◆ ASSIGNMENT ◆
Each line, starting at the one with "pyautogui.click(x=<x>, y=<y>)" and running to the end of the data below, is to be set down again exactly, both ends included; leave pictures out.

◆ RAW DATA ◆
------------------------------------------------
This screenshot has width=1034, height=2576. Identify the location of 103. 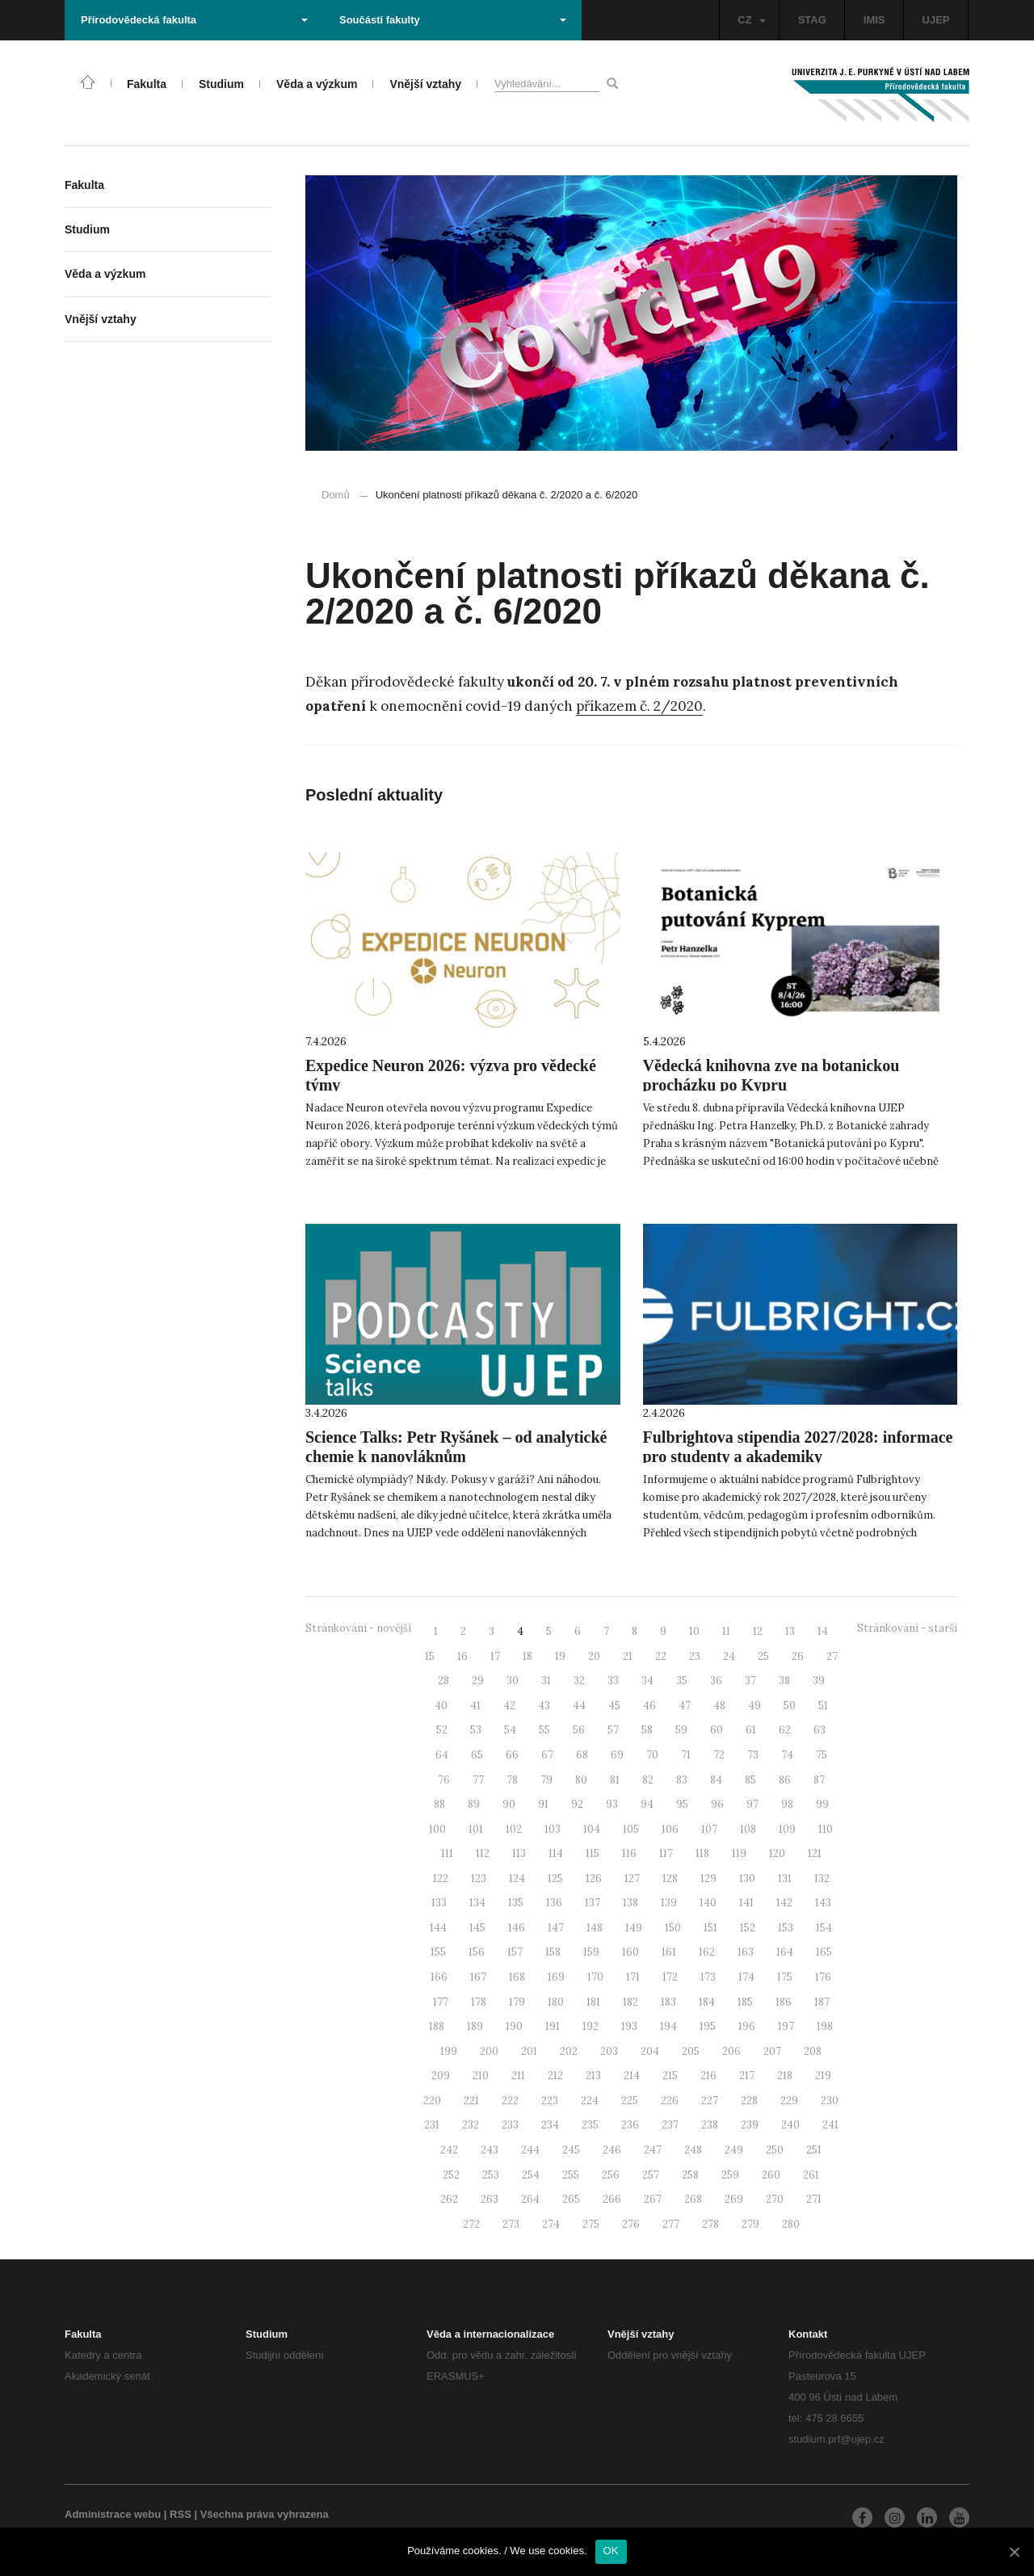
(552, 1829).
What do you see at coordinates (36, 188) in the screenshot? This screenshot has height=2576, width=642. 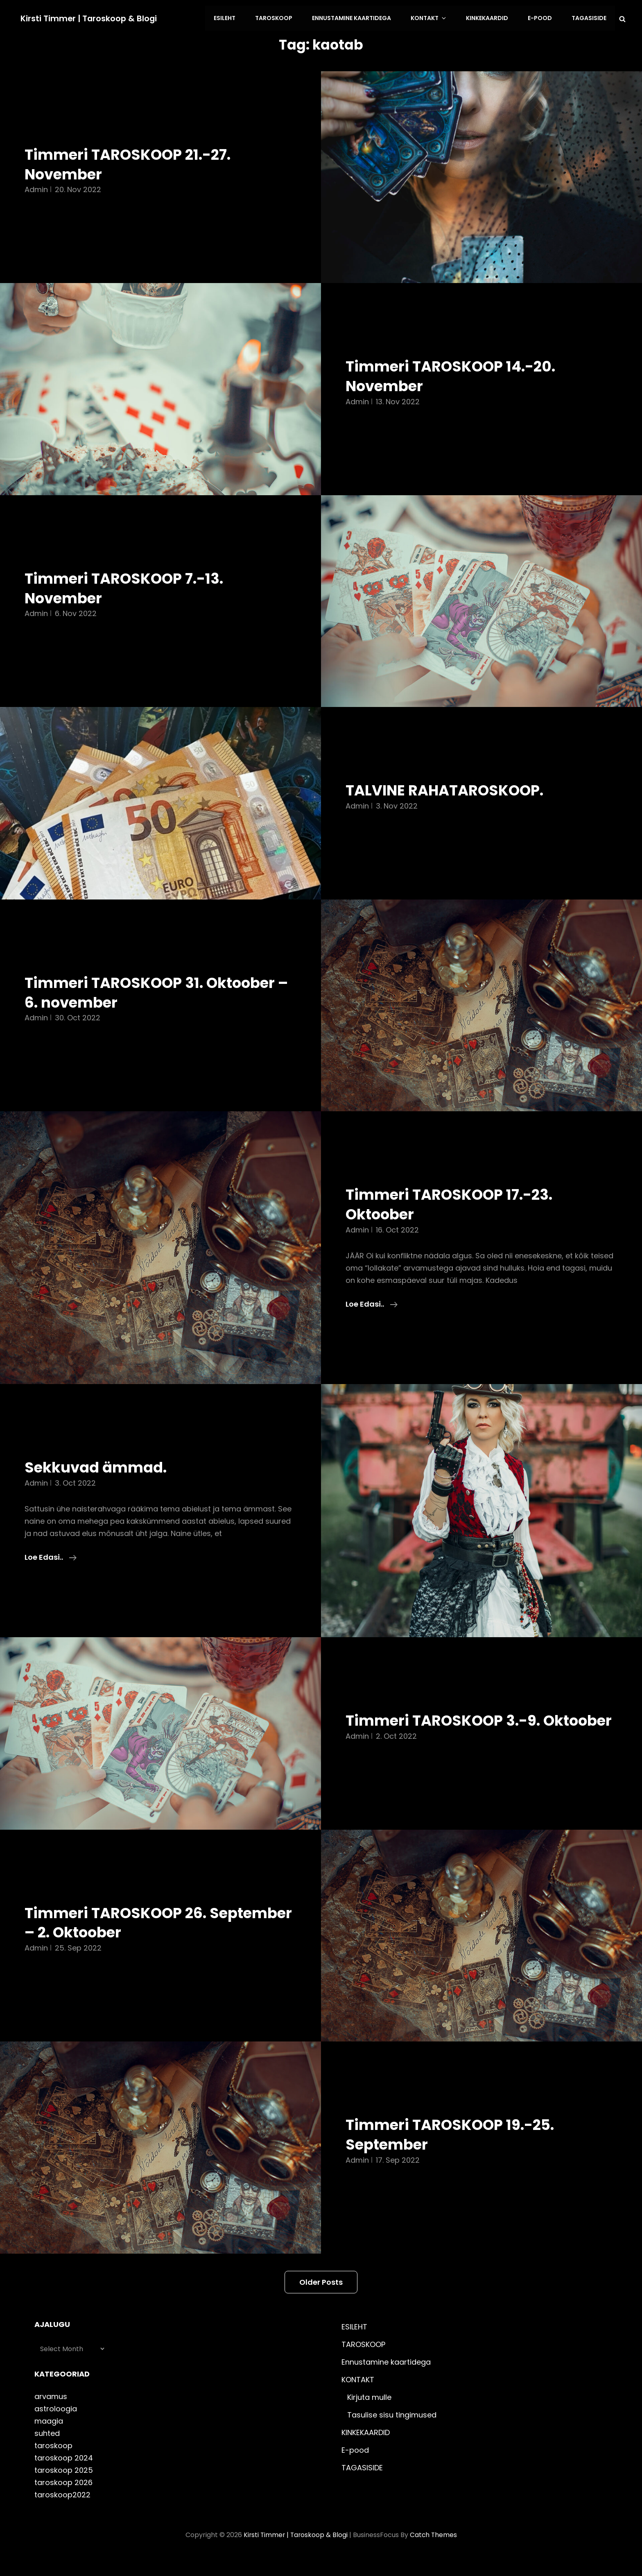 I see `admin` at bounding box center [36, 188].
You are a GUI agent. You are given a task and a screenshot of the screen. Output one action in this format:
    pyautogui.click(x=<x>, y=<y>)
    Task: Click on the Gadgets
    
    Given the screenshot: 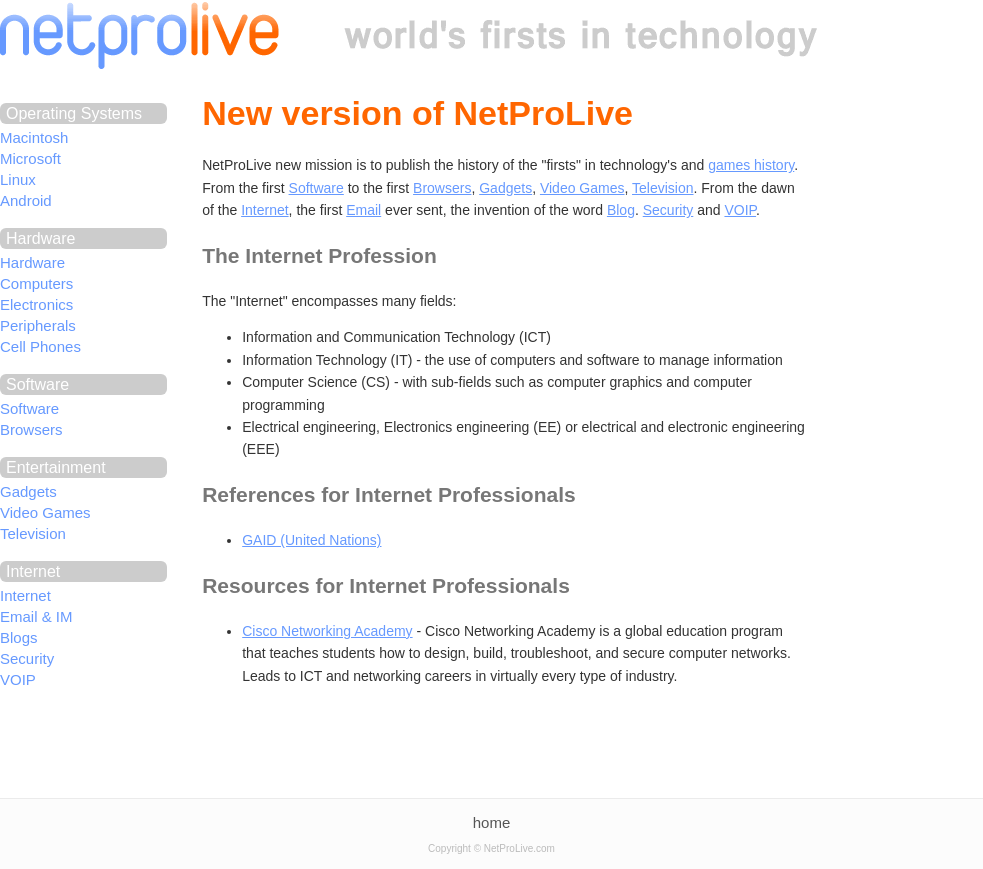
------------------------------------------------
◆ RESPONSE TO THIS TASK ◆
    pyautogui.click(x=<x>, y=<y>)
    Task: Click on the Gadgets
    
    Given the screenshot: 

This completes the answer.